How to stay cool during a heat wave? New research offers one unexpected solution: cover your roof with solar panels.
There are plenty of benefits to using solar panels—notably clean energy, long-term electric-bill savings, utility rebates, and tax incentives. But one recently discovered side effect might be especially attractive to people suffering through this weekend’s heat wave: Solar panels also keep buildings cool.
A new study in the current issue of the journal Solar Energy has found that a building’s ceiling was cooler by 5 degrees F under a roof lined with solar panels than under a standard roof, as the panels reduced the amount of heat reaching the roof by 38 percent.
“It’s mostly that shadow effect, like when you park your car under a tree. The sun hits the solar panels, not your roof,” explains study co-author Jan Kleissl, an assistant professor of environmental engineering at the University of California – San Diego. “It’s very intuitive.”
Kleissl, fellow UCSD researcher Anthony Dominguez, and NASA’s Jeffrey C. Luvall used thermal infrared imagery to measure the temperature of the Powell Structural Systems Laboratory, which is partially covered by solar photovoltaic (PV) panels. The details of the study are of course specific to this particular building, which Kleissl describes as an “old, empty cube”—a commercial-style building that is more than a decade old and has little insulation.
“The AC energy savings potential of roof-mounted PV panels is highly dependent on building characteristics,” notes David Sailor, the director of the Green Building Research Laboratory at Portland State University. “For this class of buildings, the savings may be large.”

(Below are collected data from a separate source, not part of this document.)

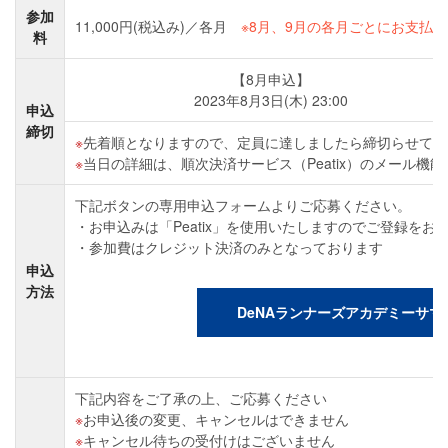
参加
11,000円(税込み)／各月
※8月、9月の各月ごとにお支払
料
【8月申込】
2023年8月3日(木) 23:00
申込
締切
先着順となりますので、定員に達しましたら締切らせてい
当日の詳細は、順次決済サービス（Peatix）のメール機
下記ボタンの専用申込フォームよりご応募ください。
お申込みは「Peatix」を使用いたしますのでご登録をお
参加費はクレジット決済のみとなっております
申込
方法
DeNAランナーズアカデミーサマ
下記内容をご了承の上、ご応募ください
お申込後の変更、キャンセルはできません
キャンセル待ちの受付けはございません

The researchers estimate that energy saved as a result of cooler roofs could, over the life of a solar-panel roof system, account for as much as 5 percent of the panels’ initial cost. This computation could even be a conservative one. The researchers’ data also suggest that, during winter months when energy use peaks in colder climates, savings may be even greater—since solar panels, it seems, can insulate a building as well.
“It’s like having a blanket,” Kleissl says. “In winter, the solar panels won’t allow all the heat to be lost to the atmosphere.”
For the rest of these super-hot summer days, though, Kleissl’s group will be concentrating on generalizing their findings and developing a calculator that people could use to predict the cooling effect of solar panels on their own roofs. “It’s about showing that solar has a lot of benefits and that they’re quantifiable,” he says.